Sadly, they only burn after a few hours, so take care to think about what kind of succulents you are using and where you think about planting them.
If you are concerned that your succulents may be burning, look for scars and washed-out colors. Your succulents should be vibrant if they are receiving enough sunlight.
If you are growing succulents outdoors and don’t want to bring them inside during the winter, you should live in a place that doesn’t get too cold.
Since succulents are native to desert climates, they are not adapted to freezing temperatures. However, sedum and sempervivum succulents can withstand freezing temperatures.
The Best Succulents For Growing Outdoors
Plants with more color will thrive outside.
Is Sunlight Mandatory For Succulents?
However, this does not mean sunlight is necessary for growing succulents. Many varieties of succulents prefer both direct and indirect sunlight.
It does not matter whether the light comes from the sun, fluorescent lights or LEDs, so long as it is bright enough to replicate the sun’s wavelengths in order to provide your succulents with the light they require.
Like we mentioned previously, succulents do not necessarily need direct sunlight, and in fact, some of them prefer to grow in “bright shade”. The ZZ plant and the snake plant are both species that thrive in the shade.
It is best to have bright shade if it is not possible to have artificial light instead of getting light from the sun.
Can You Grow Succulents With Artificial Light?
The light itself is important for the photosynthesis process, where plants use this light to create the energy they need to live. Unlike humans, plants do not need vitamin D from the sun, but the light itself.
Therefore, providing your plants with the right amount of light will enable them to survive.
Due to their origins (dry, sunny, hot climates), succulents are difficult to grow under artificial light.
Purchasing a light that is specially designed for plant growth will give you the best results in the long run.
Inside lighting does not produce all of the wavelengths required by succulents and plants.
How Long Should You Leave Grow Lights On?
It is important to position your light near your plants, because light intensity decreases when it is further from the target.
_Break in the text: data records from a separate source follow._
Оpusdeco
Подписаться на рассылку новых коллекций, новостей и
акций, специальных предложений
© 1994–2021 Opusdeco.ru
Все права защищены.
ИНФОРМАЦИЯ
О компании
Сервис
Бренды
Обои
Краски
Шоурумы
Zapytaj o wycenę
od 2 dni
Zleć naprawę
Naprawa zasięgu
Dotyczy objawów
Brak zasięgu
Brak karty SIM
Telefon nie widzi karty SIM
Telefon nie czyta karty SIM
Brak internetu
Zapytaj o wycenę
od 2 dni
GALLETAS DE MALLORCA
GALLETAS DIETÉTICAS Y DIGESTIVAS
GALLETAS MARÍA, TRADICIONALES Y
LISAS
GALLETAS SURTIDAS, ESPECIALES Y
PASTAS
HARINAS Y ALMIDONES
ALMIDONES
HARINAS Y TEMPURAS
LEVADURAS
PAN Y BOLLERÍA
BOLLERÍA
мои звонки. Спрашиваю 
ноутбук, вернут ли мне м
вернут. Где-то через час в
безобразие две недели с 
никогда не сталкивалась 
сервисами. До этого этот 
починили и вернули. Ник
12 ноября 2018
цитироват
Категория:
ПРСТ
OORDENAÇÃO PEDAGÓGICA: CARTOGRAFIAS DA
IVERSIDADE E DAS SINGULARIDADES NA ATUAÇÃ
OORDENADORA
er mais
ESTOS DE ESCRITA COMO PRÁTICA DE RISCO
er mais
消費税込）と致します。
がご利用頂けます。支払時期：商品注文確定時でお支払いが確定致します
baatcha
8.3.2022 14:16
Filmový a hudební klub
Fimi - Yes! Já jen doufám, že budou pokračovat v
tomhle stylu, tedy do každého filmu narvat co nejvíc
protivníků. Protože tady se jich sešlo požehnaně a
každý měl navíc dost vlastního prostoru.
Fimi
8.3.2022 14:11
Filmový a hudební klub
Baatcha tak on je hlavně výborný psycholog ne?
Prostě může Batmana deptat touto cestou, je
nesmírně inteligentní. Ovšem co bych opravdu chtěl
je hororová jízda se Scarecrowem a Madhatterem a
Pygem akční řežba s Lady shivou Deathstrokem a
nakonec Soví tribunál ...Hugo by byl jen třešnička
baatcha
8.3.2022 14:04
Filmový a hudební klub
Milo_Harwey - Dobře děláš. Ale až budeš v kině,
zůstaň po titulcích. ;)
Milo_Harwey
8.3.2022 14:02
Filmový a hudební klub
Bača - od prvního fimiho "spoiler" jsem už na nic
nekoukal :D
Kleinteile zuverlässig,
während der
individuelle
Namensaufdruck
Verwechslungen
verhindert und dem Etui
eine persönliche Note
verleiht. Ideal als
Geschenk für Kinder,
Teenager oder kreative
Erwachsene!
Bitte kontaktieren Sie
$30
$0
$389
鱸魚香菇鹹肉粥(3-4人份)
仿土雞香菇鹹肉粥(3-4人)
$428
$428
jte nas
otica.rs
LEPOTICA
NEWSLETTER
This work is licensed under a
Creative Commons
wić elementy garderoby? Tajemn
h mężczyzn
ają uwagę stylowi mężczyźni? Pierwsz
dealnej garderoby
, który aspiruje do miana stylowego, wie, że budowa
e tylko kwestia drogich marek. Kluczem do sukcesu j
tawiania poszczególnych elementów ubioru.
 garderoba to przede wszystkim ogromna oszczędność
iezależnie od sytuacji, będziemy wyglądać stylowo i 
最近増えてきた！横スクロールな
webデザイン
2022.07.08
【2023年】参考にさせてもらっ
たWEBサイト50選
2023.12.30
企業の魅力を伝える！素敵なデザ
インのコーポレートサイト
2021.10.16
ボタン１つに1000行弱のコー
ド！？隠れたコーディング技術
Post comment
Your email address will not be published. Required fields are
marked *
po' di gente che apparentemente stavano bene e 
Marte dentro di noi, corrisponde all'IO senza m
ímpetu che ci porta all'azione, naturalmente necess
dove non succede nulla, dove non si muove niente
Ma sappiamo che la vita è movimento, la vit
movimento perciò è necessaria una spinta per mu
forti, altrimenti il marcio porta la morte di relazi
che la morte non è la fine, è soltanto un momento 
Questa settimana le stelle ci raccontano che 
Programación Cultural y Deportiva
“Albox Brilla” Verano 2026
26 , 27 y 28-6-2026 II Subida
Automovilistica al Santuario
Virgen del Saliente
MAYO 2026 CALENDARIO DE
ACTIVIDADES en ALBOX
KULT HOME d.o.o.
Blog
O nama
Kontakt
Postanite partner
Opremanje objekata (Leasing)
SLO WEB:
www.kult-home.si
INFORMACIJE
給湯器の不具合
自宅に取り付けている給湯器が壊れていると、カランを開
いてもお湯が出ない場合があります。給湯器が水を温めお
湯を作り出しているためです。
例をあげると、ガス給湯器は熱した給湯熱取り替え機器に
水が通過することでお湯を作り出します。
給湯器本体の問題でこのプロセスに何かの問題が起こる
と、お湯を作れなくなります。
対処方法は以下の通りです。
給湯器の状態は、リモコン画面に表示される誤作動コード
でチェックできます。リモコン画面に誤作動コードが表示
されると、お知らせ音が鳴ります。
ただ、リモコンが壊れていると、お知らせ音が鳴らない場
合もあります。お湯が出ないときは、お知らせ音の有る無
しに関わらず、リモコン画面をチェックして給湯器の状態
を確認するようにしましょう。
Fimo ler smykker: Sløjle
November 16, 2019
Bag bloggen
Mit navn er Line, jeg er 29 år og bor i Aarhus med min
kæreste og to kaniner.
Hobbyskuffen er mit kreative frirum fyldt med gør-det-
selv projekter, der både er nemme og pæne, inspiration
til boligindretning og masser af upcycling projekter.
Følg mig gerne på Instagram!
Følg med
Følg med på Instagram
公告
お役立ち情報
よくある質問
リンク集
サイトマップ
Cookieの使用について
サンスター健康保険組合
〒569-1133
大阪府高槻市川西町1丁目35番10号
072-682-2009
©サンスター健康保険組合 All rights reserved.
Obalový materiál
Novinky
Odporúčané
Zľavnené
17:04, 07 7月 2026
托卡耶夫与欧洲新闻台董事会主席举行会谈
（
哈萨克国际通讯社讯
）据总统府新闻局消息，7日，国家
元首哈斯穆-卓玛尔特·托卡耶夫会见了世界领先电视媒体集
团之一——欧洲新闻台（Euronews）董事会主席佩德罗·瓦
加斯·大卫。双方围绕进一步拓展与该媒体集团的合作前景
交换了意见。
Would you like to know how long to leave the light on your plants?
For succulents, they require light that emits at least 2000 lumens per square foot, which is comparable to the sun’s 10,000 lumens at noon.
Therefore, you would be exposed to the same amount of light if you left a light on for 14 hours or more.
The Best Succulents For Growing Under Artificial Light
- Jade Plants
The Worst Succulents For Growing Under Artificial Light
- Split Rock
Other Tips For Giving Your Succulents A Healthy Amount Of Light
- A succulent might benefit from being planted in an east-facing area, since morning light is generally less harsh than afternoon sunlight.
- Remember that you may need to move your succulents if they are not happy. If you see signs of burning or stretching, move them to a new spot.
- The amount and type of light your succulents will receive is the most important consideration, and not how cool the plants look. Yet, don’t hesitate to experiment!